(Records from a data collection)
-------------------------

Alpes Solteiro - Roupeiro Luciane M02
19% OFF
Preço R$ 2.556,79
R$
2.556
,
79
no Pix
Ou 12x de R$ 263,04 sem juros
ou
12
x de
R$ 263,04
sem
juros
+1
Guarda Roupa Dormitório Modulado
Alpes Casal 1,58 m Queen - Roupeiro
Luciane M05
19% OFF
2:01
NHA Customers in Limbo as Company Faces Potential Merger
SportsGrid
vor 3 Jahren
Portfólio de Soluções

-------------------------

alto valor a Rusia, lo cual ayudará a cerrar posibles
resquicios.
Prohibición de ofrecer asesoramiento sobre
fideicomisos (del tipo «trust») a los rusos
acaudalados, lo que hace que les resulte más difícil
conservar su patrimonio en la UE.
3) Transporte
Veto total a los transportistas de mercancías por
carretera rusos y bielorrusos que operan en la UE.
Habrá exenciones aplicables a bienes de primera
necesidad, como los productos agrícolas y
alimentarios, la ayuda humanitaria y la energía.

-------------------------

WORK INSTRUCTIONS - Within the data above, the lines from the one with "Alpes Solteiro - Roupeiro Luciane M02" to the one with "Portfólio de Soluções" must be repeated exactly; no other line belongs in the answer.

OUTPUT FOR THIS EXERCISE -
Alpes Solteiro - Roupeiro Luciane M02
19% OFF
Preço R$ 2.556,79
R$
2.556
,
79
no Pix
Ou 12x de R$ 263,04 sem juros
ou
12
x de
R$ 263,04
sem
juros
+1
Guarda Roupa Dormitório Modulado
Alpes Casal 1,58 m Queen - Roupeiro
Luciane M05
19% OFF
2:01
NHA Customers in Limbo as Company Faces Potential Merger
SportsGrid
vor 3 Jahren
Portfólio de Soluções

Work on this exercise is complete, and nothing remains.